Tawanya makin kencang, “Kan, kamu yang minta ketemuan!”
“Aku minta ketemuannya di rumah kamu, kaleee!”
Dia mengibaskan sebelah tangannya. “Fokus ke masalah, dear!” dia berdehem singkat dan menatapku lagi, tanpa senyum. “Kamu tahu kenapa Evan mau bonceng aku pake motornya dan nggak mau nganter kamu pulang kalau nggak terpaksa banget?”
Aku menggeleng, “Karena dia memang asli hanya punya feeling sahabat sama aku. Dan, nggak sama kamu.”
Kusipitkan mataku ke arahnya, menuntut keseriusan dari Al. Dan cewek di depanku itu hanya mengangguk lemah untuk meyakinkanku.
“Inget kejadian saat aku minta Ben nganter aku ke suatu tempat padahal waktu itu dia bawa motornya yang dimodif super nungging itu?”
Aku mengangguk lagi, itu kejadian waktu mereka masih kuliah. Berapa tahun yang lalu, ya?
“Kamu tahu kenapa si Ben lebih milih minjem motor orang lain, dan bukannya nganterin aku pake motornya sendiri?”
Kuangkat bahuku sekali.
“Karena Ben menghormati aku sebagai sahabat, bukan cewek yang…” dia mengedikkan dua jarinya sebagai tanda petik sambil mengakatakan, “…bisa dimanfaatkannya. Intinya, Ben nggak ingin ada kontak fisik yang ekstrim antara aku dan dia.” Al melirik ke meja samping kami. Ternyata, tawa empat ABG di meja itu mengganggunya, karena aku melihat kerutan samar muncul di dahinya. “Tahu maksudku?”
Kalimat tanyanya membuatku berpaling lagi padanya. Aku menggeleng, karena tawa ABG-ABG itu juga membuatku sedikit kehilangan fokusku pada omongan panjang lebar Al.
Dia terpejam sesaat dan menatapku lagi. “Kebayang nggak kayak apa jadinya kalau ada cewek naik di boncengan si cacing?”
Cacing adalah julukan motor modif milik Ben. Motor Jupiter MX berroda kecil dan skok yang ditinggikan itu memang tampak kerempeng. Dan, nama cacing akhirnya kami sematkan untuknya.
“Dada si cewek bakalan nempel di punggungnya!” Alsa mengernyit dan bergidik. “Inget waktu kita ngelihat si Ben sama cewek…” dia tampak mengingat salah satu nama cewek yang sempat dekat dengan Ben. “Lupa!” katanya sambil tersenyum. “Yang jelas dadanya yang montok itu kelihatan melekat di dada Ben, dan itulah modus dia bikin bagian belakang si cacing lebih tinggi!”
Kunaikkan alisku, dan kami ketawa ngakak mengingat adegan itu.
“Dan, Ben nggak pingin ada adegan kayak gitu antara aku dan dia.” lanjut Al.
“Karena kamu sahabatnya?” kutebak maksudnya.
Alsa mengangguk, “Cu-cok!”
Aku manggut-manggut saja.
Semua argumennya sampai detik ini sangat masuk akal.
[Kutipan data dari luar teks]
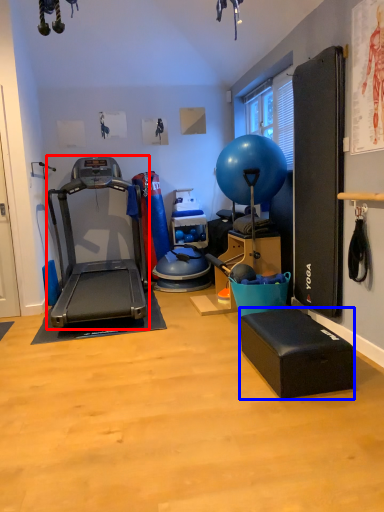 Question: Which object is closer to the camera taking this photo, treadmill (highlighted by a red box) or footrest (highlighted by a blue box)?

Choices:
 (A) treadmill
 (B) footrest

Answer: (B) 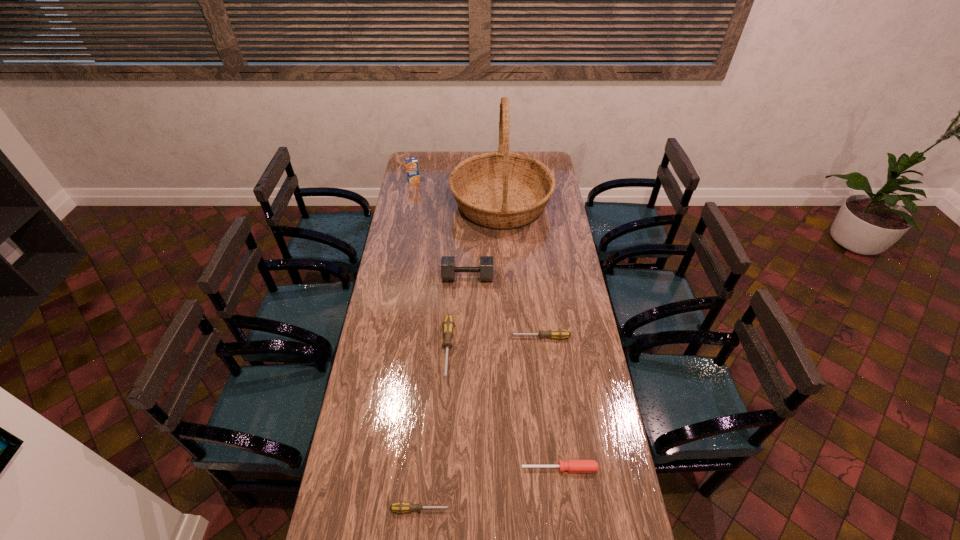 You are a GUI agent. You are given a task and a screenshot of the screen. Output one action in this format:
    pyautogui.click(x=<x>, y=<y>)
    Task: Click on the free space that satisfies the following two spatial constraints: 1. at the tip of the second tallest screwdriver; 2. on the right side of the third farthest screwdriver
    The width and height of the screenshot is (960, 540).
    Given the screenshot: What is the action you would take?
    pyautogui.click(x=555, y=468) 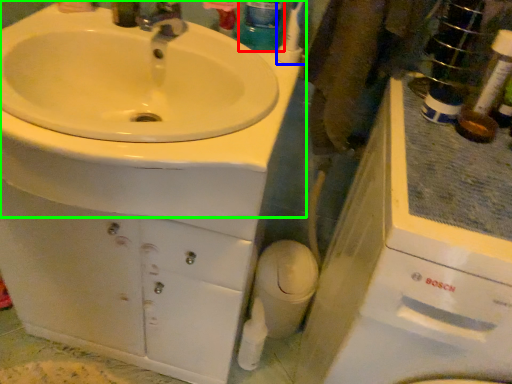 Question: Which object is positioned farthest from mouthwash (highlighted by a red box)? Select from toothbrush (highlighted by a blue box) and sink (highlighted by a green box).

Choices:
 (A) toothbrush
 (B) sink

Answer: (B) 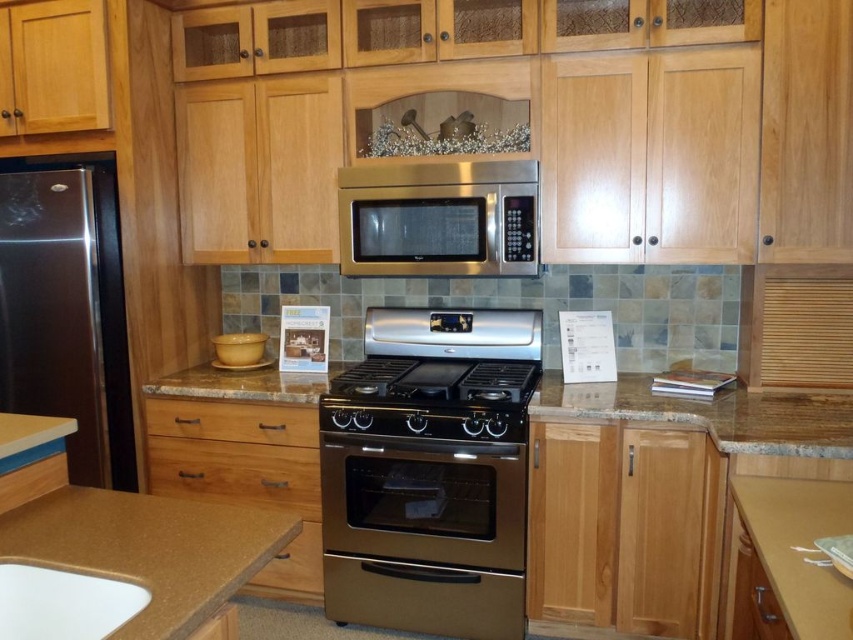 Question: Is white glossy sink at lower left smaller than stainless steel gas stove at center?

Choices:
 (A) no
 (B) yes

Answer: (B)

Question: Does stainless steel oven at center appear on the left side of satin stainless steel refrigerator at left?

Choices:
 (A) yes
 (B) no

Answer: (B)

Question: Which of the following is the closest to the observer?

Choices:
 (A) stainless steel oven at center
 (B) brown granite countertop at center
 (C) stainless steel microwave at center
 (D) satin stainless steel exhaust hood at center

Answer: (B)

Question: Which point is farther from the camera taking this photo?

Choices:
 (A) (482, 509)
 (B) (428, 330)
 (C) (479, 166)

Answer: (B)

Question: Which of these objects is positioned farthest from the brown granite countertop at center?

Choices:
 (A) white glossy sink at lower left
 (B) stainless steel gas stove at center
 (C) stainless steel microwave at center

Answer: (A)

Question: Is stainless steel oven at center to the right of satin stainless steel refrigerator at left from the viewer's perspective?

Choices:
 (A) no
 (B) yes

Answer: (B)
Pantes banget makhluk cewek ini bisa jadi editor handal sebuah penerbit besar. Karena Alsa memang diciptakan untuk memahami bidang cinta lebih dari yang lain.
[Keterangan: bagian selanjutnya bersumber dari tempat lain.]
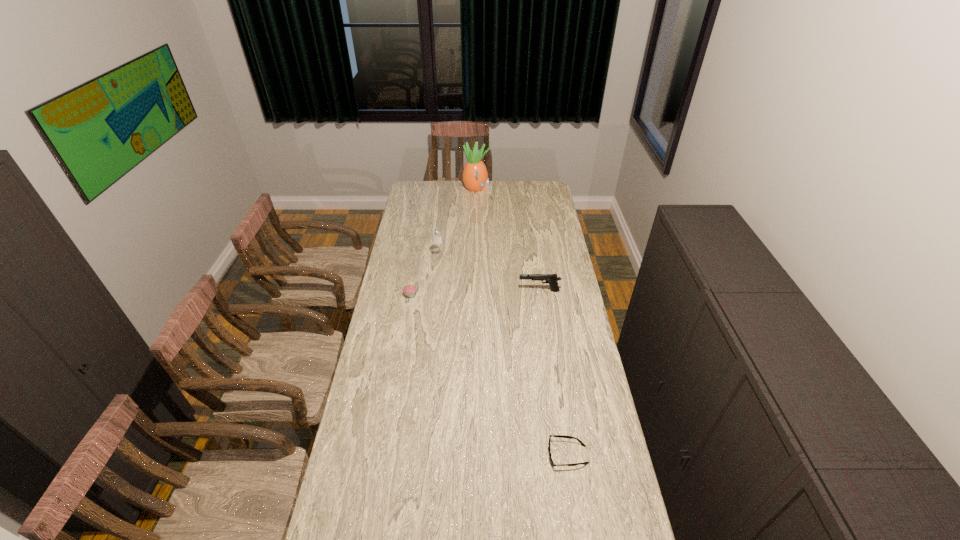 This screenshot has height=540, width=960. In order to click on gun that is positioned at the right edge in this screenshot , I will do `click(551, 279)`.

The width and height of the screenshot is (960, 540). What are the coordinates of `sunglasses present at the right edge` in the screenshot? It's located at (560, 436).

In the image, there is a desktop. Identify the location of vacant space at the far edge. (441, 187).

At what (x,y) coordinates should I click in order to perform the action: click on free region at the left edge. Please return your answer as a coordinate pair (x, y). The image size is (960, 540). Looking at the image, I should click on (419, 207).

I want to click on free spot at the right edge of the desktop, so click(x=552, y=238).

This screenshot has width=960, height=540. I want to click on vacant space at the far right corner of the desktop, so [x=527, y=181].

Where is `free point between the cupcake and the gun`? free point between the cupcake and the gun is located at coordinates (475, 293).

This screenshot has width=960, height=540. I want to click on free area in between the third object from right to left and the sunglasses, so click(522, 322).

Identify the location of free area in between the water bottle and the gun. (489, 274).

Locate an element on the screen. vacant point located between the fourth object from right to left and the fourth tallest object is located at coordinates (424, 276). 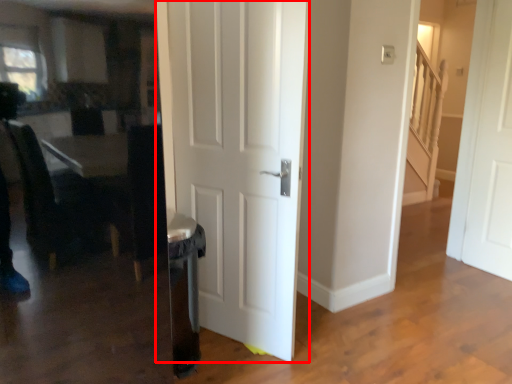 Question: From the image's perspective, what is the correct spatial relationship of door (annotated by the red box) in relation to door?

Choices:
 (A) below
 (B) above

Answer: (A)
“Tahu nggak, Nay. Kamu itu harus belajar mengartikan semua hal tentang Evan. Sama seperti aku memahami dua cecunguk itu luar dalam meski aku cuma sohibnya.”
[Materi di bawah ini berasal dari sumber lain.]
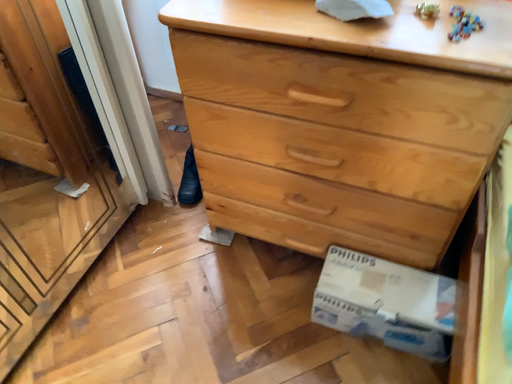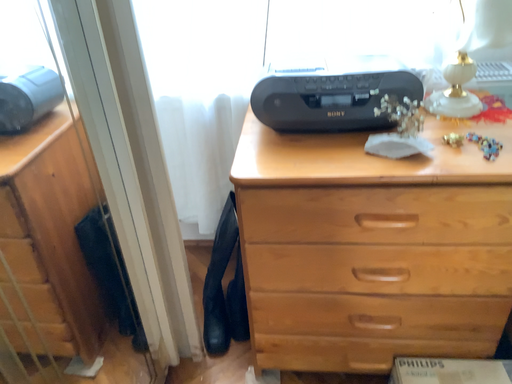 Question: Which way did the camera rotate in the video?

Choices:
 (A) rotated left
 (B) rotated right

Answer: (B) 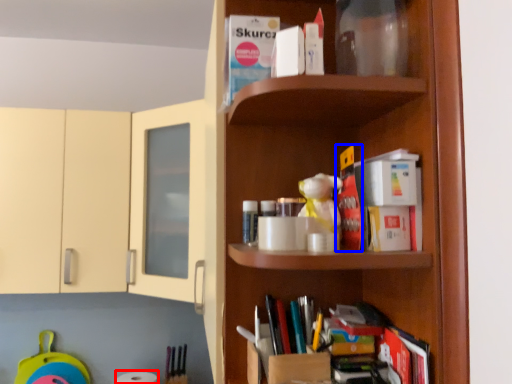 Question: Which of the following is the farthest to the observer, toilet paper (highlighted by a red box) or book (highlighted by a blue box)?

Choices:
 (A) toilet paper
 (B) book

Answer: (A) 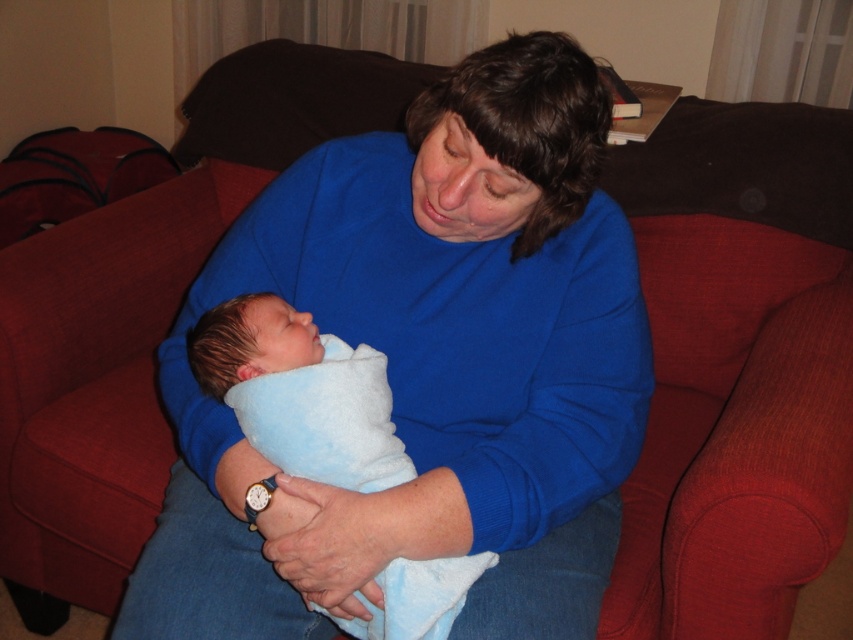 Question: From the image, what is the correct spatial relationship of blue soft sweater at center in relation to blue soft blanket at center?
“Karena Evan itu tipe cowok yang ngomong pake hati, dan sedikit sensitif,” tebakku.
“Nah!’ dia menjetikkan jarinya. “Itu tahu!”
“Dan Evan beda dari Ben!” lanjutku, membuat Al mengangguk.
“Lagi…” Al berdehem dan menatapku jahil. “Manusia nggak bisa ngelihat dirinya sendiri dengan utuh tanpa cermin yang memantulkan bayangannya. Sama kayak hati, mungkin pemiliknya sendiri nggak bisa memahaminya, tapi orang lain yang melihatnya bisa dengan jelas tahu apa yang ada di dalamnya.”
“Apalagi ini?” Aku melotot padanya karena aku tahu, yang ini pasti sindiran.
“Ini artinya, aku lebih tahu apa yang kalian rasakan, dari pada kalian sendiri. Jadi, jangan ngeyel!”
Kuangkat alisku, lagi.
“Aku merasakan sesuatu di antara kalian. Sesuatu yang coba kalian tolak, dan kalian sibuk berpura-pura untuk menyembunyikan sesuatu itu.” Jelasnya serius.
“Sesuatu apa, Al?”
“Cinta!” Al menyeringai geli ke arahku.
“Ngaco!”
Dan kembali Alsa tertawa, “Kita lihat saja, seberapa kuat kalian berpura-pura! Aku dan Ben akan menjadi penonton dan komentator setia untuk kalian berdua.” Dia mengedipkan sebelah matanya sambil mencomot Hermes handbag-ku, mengambil dompetku, dan mencomot kartu kreditku, lalu melambai ke arah pelayan untuk meminta tagihannya.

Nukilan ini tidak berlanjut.